(Beginning of Dataset records)
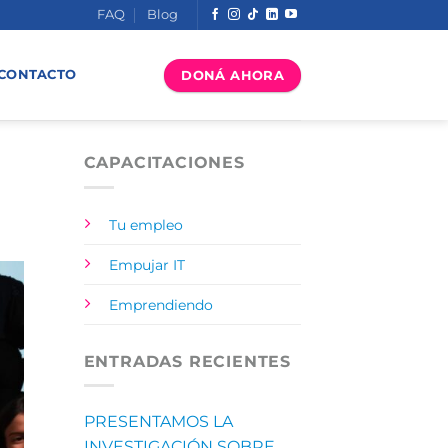
FAQ
Blog
DONÁ AHORA
CONTACTO
CAPACITACIONES
Tu empleo
Empujar IT
Emprendiendo
ENTRADAS RECIENTES
PRESENTAMOS LA
INVESTIGACIÓN SOBRE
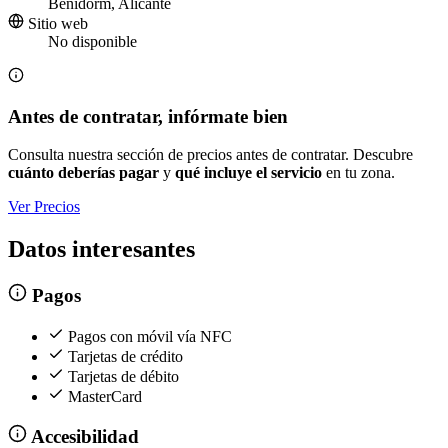
Benidorm, Alicante
Sitio web
No disponible
Antes de contratar, infórmate bien
Consulta nuestra sección de precios antes de contratar. Descubre
cuánto deberías pagar
y
qué incluye el servicio
en tu zona.
Ver Precios
Datos interesantes
Pagos
Pagos con móvil vía NFC
Tarjetas de crédito
Tarjetas de débito
MasterCard
Accesibilidad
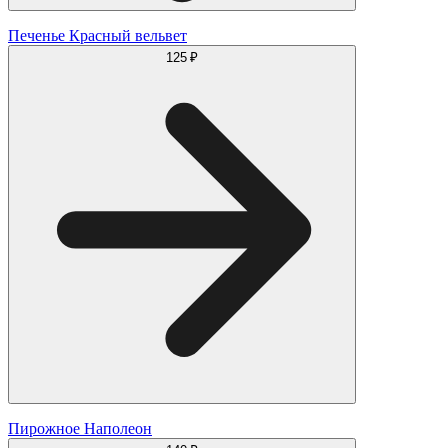
Печенье Красный вельвет
125 ₽
Пирожное Наполеон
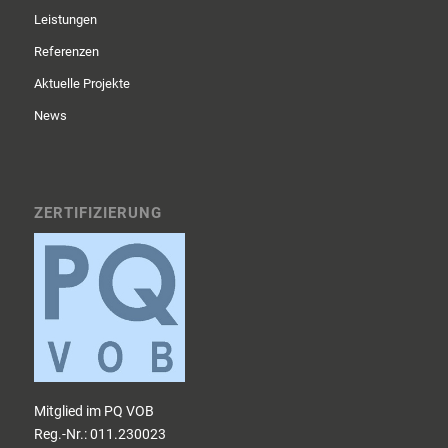
Leistungen
Referenzen
Aktuelle Projekte
News
ZERTIFIZIERUNG
Mitglied im PQ VOB
Reg.-Nr.: 011.230023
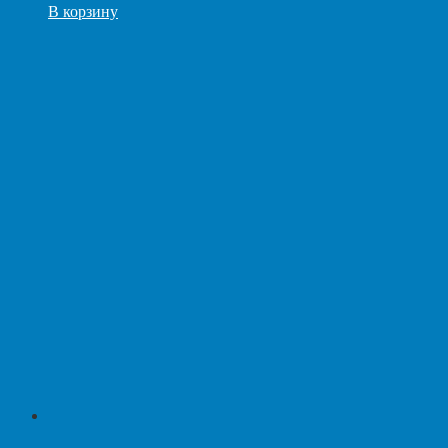
В корзину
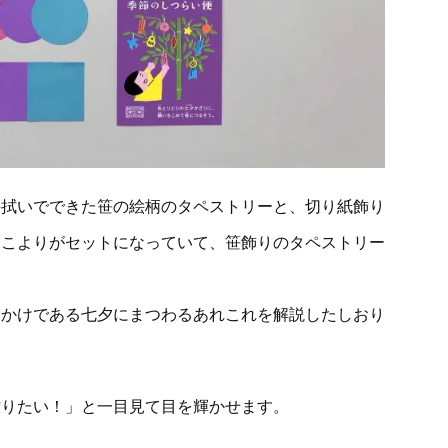
手拭いでできた笹の絵柄のタペストリーと、切り紙飾り
、こよりがセットになっていて、笹飾りのタペストリー
っかけである七夕にまつわるあれこれを解説したしおり
作りたい！」と一目見て目を輝かせます。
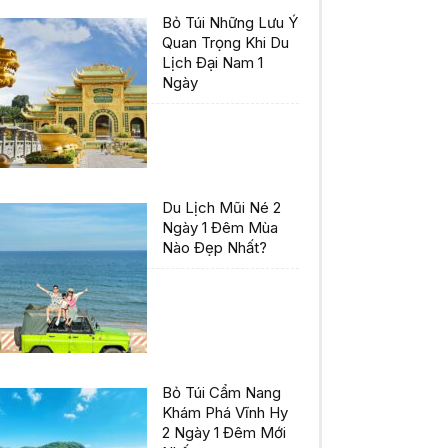
Bỏ Túi Những Lưu Ý
Quan Trọng Khi Du
Lịch Đại Nam 1
Ngày
Du Lịch Mũi Né 2
Ngày 1 Đêm Mùa
Nào Đẹp Nhất?
Bỏ Túi Cẩm Nang
Khám Phá Vĩnh Hy
2 Ngày 1 Đêm Mới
(End of Dataset records)
• What the task requires: Transcribe all entries above exactly. Drop the pictures.

• Response to this task:
FAQ
Blog
DONÁ AHORA
CONTACTO
CAPACITACIONES
Tu empleo
Empujar IT
Emprendiendo
ENTRADAS RECIENTES
PRESENTAMOS LA
INVESTIGACIÓN SOBRE
Benidorm, Alicante
Sitio web
No disponible
Antes de contratar, infórmate bien
Consulta nuestra sección de precios antes de contratar. Descubre
cuánto deberías pagar
y
qué incluye el servicio
en tu zona.
Ver Precios
Datos interesantes
Pagos
Pagos con móvil vía NFC
Tarjetas de crédito
Tarjetas de débito
MasterCard
Accesibilidad
Печенье Красный вельвет
125 ₽
Пирожное Наполеон
Leistungen
Referenzen
Aktuelle Projekte
News
ZERTIFIZIERUNG
Mitglied im PQ VOB
Reg.-Nr.: 011.230023
В корзину
手拭いでできた笹の絵柄のタペストリーと、切り紙飾り
、こよりがセットになっていて、笹飾りのタペストリー
っかけである七夕にまつわるあれこれを解説したしおり
作りたい！」と一目見て目を輝かせます。
Bỏ Túi Những Lưu Ý
Quan Trọng Khi Du
Lịch Đại Nam 1
Ngày
Du Lịch Mũi Né 2
Ngày 1 Đêm Mùa
Nào Đẹp Nhất?
Bỏ Túi Cẩm Nang
Khám Phá Vĩnh Hy
2 Ngày 1 Đêm Mới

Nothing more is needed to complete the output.